Minister of State for Disabled People, Health and Work Penny Mordaunt MP will visit the Edinburgh headquarters of sight loss charity RNIB Scotland on Tuesday 25 October 2016.
Ms Mordaunt will discuss how blind and partially sighted people can overcome employer misperceptions about what they can do in the workplace.
There are around 8,500 blind and partially sighted people of working age in Scotland. But many employers still assume this group would be difficult or even impossible to employ.
Minister for Disabled People, Work and Health, Penny Mordaunt, said: "Disabled people can face disadvantage in the labour market, despite having valuable skills and talents to offer. That's why we are doing more than ever before to ensure people have the right support to find employment and thrive in it.
"Our Disability Confident campaign is encouraging employers to recognise the benefits disabled people bring to the workplace, while our Access to Work Scheme is helping to fund practical support. Employers now have no excuse not to wake up to the vast talent pool that disabled people represent."
RNIB Scotland director Campbell Chalmers said: "While the employment rate of those with disabilities generally continues to increase, the rate for people with sight loss has remained at around 29 per cent, compared with 76 per cent for the general population.
"Yet in many cases, an employer might only need to make relatively minor adjustments to the workplace environment. And where a worker might need additional aids or equipment, the costs can often be subsidised by government schemes such as Access to Work.
"We know of journalists, teachers, bankers and physicists working in Scotland with sight loss. It's about encouraging employers to focus on what people are able to do, not what they can't."
During her visit, Ms Mordaunt will meet clients and staff at Cafe Tiki, which provides low-cost lunches and snacks within the RNIB Scotland building. Over half of its employees have sight loss.
RNIB Scotland supports around 500 blind and partially sighted jobseekers each year, helps 70 people into jobs, and 80 people who lose their sight later in life to retain their jobs. It provides advice, guidance, training and technology support, and is a partner in government employment schemes such as Work Choice.
The charity's 'employment hubs' in Glasgow, Edinburgh, Falkirk, Aberdeen, Dundee and Perth assist clients to find work, learning or volunteering opportunities. It also supports young people between 15 and 25 with sight loss in making the transition from school to college, university, training or employment.
Ms Mordaunt and RNIB are taking part in the Rehab International World Congress in Edinburgh this week [October 25-27th], which will be attended by over 1,000 delegates and speakers from over 60 countries.
Case Study - Fiona Watt.
Fiona Watt (33) from Edinburgh was diagnosed with the sight loss condition retinitis pigmentosa at three. But she still managed to learn braille within three years to sit exams at school and college.
After graduating, she was offered her first job in 2005. But this offer was retracted because working conditions were unable to be adapted. Losing her confidence, Fiona suffered from depression and took almost six years to overcome a fear about applying for other jobs and facing further rejection. "I got quite a bad bout of depression," she says. "I didn't have much self worth. I think you feel like you don't have a purpose and are letting people down."
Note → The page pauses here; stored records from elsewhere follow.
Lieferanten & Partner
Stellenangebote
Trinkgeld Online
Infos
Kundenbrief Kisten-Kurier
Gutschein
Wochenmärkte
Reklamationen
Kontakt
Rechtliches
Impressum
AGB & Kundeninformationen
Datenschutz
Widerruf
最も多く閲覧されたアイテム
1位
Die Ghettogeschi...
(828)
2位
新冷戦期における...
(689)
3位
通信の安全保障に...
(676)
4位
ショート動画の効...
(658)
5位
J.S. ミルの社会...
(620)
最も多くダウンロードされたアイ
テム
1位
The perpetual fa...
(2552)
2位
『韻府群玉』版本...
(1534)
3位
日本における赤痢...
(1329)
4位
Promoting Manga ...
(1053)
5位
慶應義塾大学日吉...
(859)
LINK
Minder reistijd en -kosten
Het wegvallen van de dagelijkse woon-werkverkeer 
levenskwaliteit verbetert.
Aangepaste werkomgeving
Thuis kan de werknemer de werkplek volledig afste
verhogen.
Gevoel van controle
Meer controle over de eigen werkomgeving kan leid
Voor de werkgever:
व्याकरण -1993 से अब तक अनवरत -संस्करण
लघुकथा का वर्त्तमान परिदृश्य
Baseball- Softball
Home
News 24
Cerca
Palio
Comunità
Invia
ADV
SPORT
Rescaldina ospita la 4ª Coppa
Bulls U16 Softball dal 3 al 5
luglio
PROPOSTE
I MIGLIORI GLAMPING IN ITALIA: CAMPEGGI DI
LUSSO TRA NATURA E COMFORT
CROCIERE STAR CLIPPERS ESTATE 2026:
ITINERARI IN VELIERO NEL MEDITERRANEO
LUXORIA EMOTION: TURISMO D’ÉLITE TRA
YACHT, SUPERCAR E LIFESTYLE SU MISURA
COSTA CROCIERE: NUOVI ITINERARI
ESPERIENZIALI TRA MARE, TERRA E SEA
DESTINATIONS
Things improved last year when Fiona finally secured a job at Hanover Housing Association as a receptionist. RNIB Scotland helped ensure that, on her first day, all the necessary aids and equipment were in place. "I sat down at my desk and was able to do my job straight away," she says.
Fiona's deteriorating sight is now in the severe stages, with the sight from her left eye recently disappearing completely. But the stability of her permanent job has helped her remain positive. "Having a focus is what gets you out of bed in the morning. I remember the first day I got my first wage slip. I think I came dancing in the door. It is a good feeling when you earn your wage and you are providing for yourself.
"I think when you have a disability, determination is paramount in your head because you have got to fight that bit harder. I think a lot of people don't actually realise that people with a disability have a lot to give."